Please take the lines from the one holding "নিষিদ্ধ হয়। পরবর্তীতে" through the one holding "কাব্যটি উৎসর্গ করেন" in the data below and copy them exactly.

•••

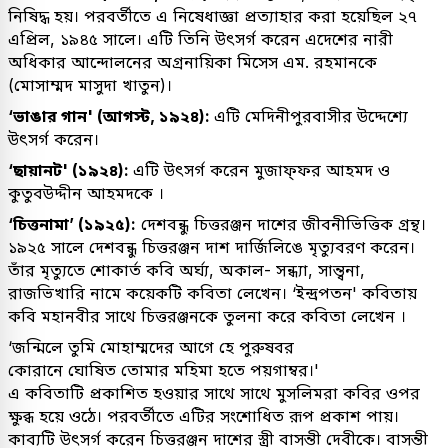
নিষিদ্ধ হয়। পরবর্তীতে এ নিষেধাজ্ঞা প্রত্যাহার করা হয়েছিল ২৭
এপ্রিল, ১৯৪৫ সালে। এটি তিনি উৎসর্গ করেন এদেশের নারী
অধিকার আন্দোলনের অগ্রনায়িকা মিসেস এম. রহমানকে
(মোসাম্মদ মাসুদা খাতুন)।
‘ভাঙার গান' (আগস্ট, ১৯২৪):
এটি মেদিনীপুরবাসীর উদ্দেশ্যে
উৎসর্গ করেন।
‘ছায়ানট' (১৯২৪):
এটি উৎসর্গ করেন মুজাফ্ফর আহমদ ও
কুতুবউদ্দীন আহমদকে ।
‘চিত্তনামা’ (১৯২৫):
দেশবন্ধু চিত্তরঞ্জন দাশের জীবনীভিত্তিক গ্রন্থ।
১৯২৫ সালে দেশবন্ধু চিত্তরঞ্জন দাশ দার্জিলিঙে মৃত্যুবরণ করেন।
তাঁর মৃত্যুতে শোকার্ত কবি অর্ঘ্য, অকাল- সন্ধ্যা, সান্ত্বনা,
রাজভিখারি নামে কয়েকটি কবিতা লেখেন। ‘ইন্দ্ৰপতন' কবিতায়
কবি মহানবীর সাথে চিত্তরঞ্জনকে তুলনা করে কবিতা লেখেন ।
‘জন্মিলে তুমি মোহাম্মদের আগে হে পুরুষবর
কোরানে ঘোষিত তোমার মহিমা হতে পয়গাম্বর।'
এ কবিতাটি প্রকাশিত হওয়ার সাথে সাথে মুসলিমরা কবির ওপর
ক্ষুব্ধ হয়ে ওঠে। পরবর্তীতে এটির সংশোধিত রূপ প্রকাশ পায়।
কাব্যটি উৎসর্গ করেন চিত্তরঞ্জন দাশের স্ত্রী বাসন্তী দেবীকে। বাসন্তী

•••

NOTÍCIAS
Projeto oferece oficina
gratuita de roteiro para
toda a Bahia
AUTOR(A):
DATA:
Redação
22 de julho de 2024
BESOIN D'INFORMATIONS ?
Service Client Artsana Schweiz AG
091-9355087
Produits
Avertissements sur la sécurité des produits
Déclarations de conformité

•••

## Result:
নিষিদ্ধ হয়। পরবর্তীতে এ নিষেধাজ্ঞা প্রত্যাহার করা হয়েছিল ২৭
এপ্রিল, ১৯৪৫ সালে। এটি তিনি উৎসর্গ করেন এদেশের নারী
অধিকার আন্দোলনের অগ্রনায়িকা মিসেস এম. রহমানকে
(মোসাম্মদ মাসুদা খাতুন)।
‘ভাঙার গান' (আগস্ট, ১৯২৪):
এটি মেদিনীপুরবাসীর উদ্দেশ্যে
উৎসর্গ করেন।
‘ছায়ানট' (১৯২৪):
এটি উৎসর্গ করেন মুজাফ্ফর আহমদ ও
কুতুবউদ্দীন আহমদকে ।
‘চিত্তনামা’ (১৯২৫):
দেশবন্ধু চিত্তরঞ্জন দাশের জীবনীভিত্তিক গ্রন্থ।
১৯২৫ সালে দেশবন্ধু চিত্তরঞ্জন দাশ দার্জিলিঙে মৃত্যুবরণ করেন।
তাঁর মৃত্যুতে শোকার্ত কবি অর্ঘ্য, অকাল- সন্ধ্যা, সান্ত্বনা,
রাজভিখারি নামে কয়েকটি কবিতা লেখেন। ‘ইন্দ্ৰপতন' কবিতায়
কবি মহানবীর সাথে চিত্তরঞ্জনকে তুলনা করে কবিতা লেখেন ।
‘জন্মিলে তুমি মোহাম্মদের আগে হে পুরুষবর
কোরানে ঘোষিত তোমার মহিমা হতে পয়গাম্বর।'
এ কবিতাটি প্রকাশিত হওয়ার সাথে সাথে মুসলিমরা কবির ওপর
ক্ষুব্ধ হয়ে ওঠে। পরবর্তীতে এটির সংশোধিত রূপ প্রকাশ পায়।
কাব্যটি উৎসর্গ করেন চিত্তরঞ্জন দাশের স্ত্রী বাসন্তী দেবীকে। বাসন্তী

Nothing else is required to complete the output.